For all the other fans of dwarf catfish here are some pictures of my little guys and gals. I have really fallen for this fish and so glad I decided to try a group of them. Please excuse the algae on the glass. Plant in the background is a pile of newly aquired HC.

Chow time.









Wait, how small are they?









Willing to share.


----------



## John N. (Dec 11, 2005)

Awesome pictures! I gotta get me some of those fish later. 
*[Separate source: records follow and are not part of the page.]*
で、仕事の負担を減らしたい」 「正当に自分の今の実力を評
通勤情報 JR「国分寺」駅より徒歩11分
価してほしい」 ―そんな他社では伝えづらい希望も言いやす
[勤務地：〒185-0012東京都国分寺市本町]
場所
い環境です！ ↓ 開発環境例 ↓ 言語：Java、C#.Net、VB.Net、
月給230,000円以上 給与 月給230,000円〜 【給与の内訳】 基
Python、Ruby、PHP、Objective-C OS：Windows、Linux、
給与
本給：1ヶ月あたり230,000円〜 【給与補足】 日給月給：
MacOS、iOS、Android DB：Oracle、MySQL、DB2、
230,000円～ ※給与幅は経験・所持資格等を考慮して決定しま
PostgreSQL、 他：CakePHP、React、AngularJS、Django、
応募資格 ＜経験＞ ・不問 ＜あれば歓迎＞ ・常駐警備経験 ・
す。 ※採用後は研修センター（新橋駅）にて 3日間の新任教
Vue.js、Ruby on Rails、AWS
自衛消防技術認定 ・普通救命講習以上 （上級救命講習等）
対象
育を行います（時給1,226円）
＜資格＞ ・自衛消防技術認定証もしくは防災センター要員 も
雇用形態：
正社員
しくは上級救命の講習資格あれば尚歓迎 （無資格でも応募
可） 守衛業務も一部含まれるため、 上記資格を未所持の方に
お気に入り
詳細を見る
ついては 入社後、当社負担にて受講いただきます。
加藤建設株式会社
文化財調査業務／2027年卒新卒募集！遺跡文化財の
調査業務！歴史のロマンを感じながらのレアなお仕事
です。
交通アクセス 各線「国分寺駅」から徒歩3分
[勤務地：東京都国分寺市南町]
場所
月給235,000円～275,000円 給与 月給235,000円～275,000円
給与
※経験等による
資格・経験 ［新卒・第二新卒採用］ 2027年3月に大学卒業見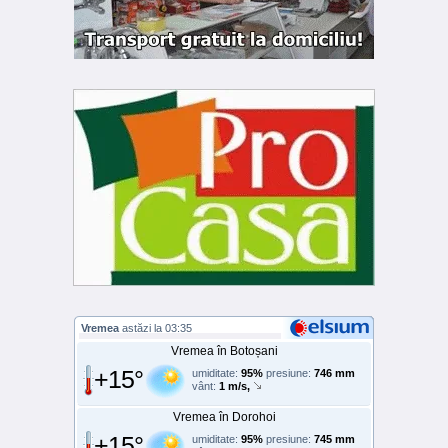
Vremea
astăzi la 03:35
Vremea în Botoșani
+15°
umiditate:
95%
presiune:
746 mm
vânt:
1 m/s,
Vremea în Dorohoi
+15°
umiditate:
95%
presiune:
745 mm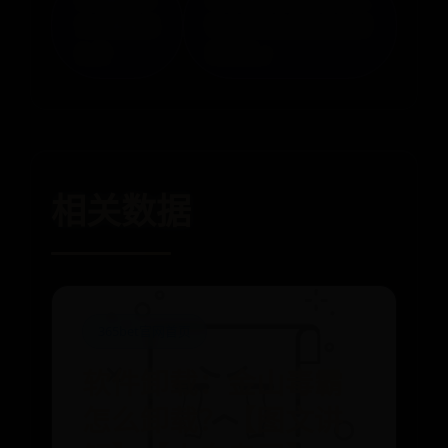
不了硬盘怎
职业前景与真实体验深
么办
度剖析 »
相关数据
365bet官网首页
软件卸载：金山毒霸
怎么卸载？【图文讲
And what are those red fin fish in the background?

-John N.


----------



## guppy (Mar 7, 2004)

John I think what your talking about are the Galaxy Rasboras


----------



## John N. (Dec 11, 2005)

Thanks Guppy! Your right, I knew they looked familar! I guess they don't seem to bother the cherry shrimp either from the looks of the pictures.

-John N.


----------



## frugalfish (Apr 20, 2005)

The Galaxies don't bother shrimp if they get to big to fit in their mouths. Babies have no chance unless they find refuge deep in the plants and even then these fish search for them. Very good at population control. The aspidoras could care less about any size shrimp. After these catfish acclimate and get healthy it's really easy to tell male from female. The females get nice round bellies that they sit on while resting. I've read these are harder to breed due to the parents/adults eating the eggs.


----------



## Ibn (Oct 20, 2004)

Wow, those are some small fish. Gonna have to keep my eyes out for them.


----------



## iris600 (Feb 12, 2004)

anubiasdesign has some at 1.25 each. I bought some aspidora paud. at the OCA. lovely little fish.
I also have the galaxys, they are also great little fish. I've had 12 since october and all are fat, sassy, and healthy. They are not very sensitive and are very hardy. I keep the aspidoras in a tank with very soft water, which they prefer.


----------



## frugalfish (Apr 20, 2005)

I bought seven of the nine I have from Mark's yahoo group anubiasdesign. Two others came from a LFS mismarked as pygmaeus.


----------



## JanS (Apr 14, 2004)

Congrats on your purchase! Very cute little fish.


----------



## southernflounder (Nov 5, 2006)

*Here are mine.*

I got ten from the lfs and really like these guys. They're so small and cute.anda: 

















Even the cardinals are bigger than these guys.


----------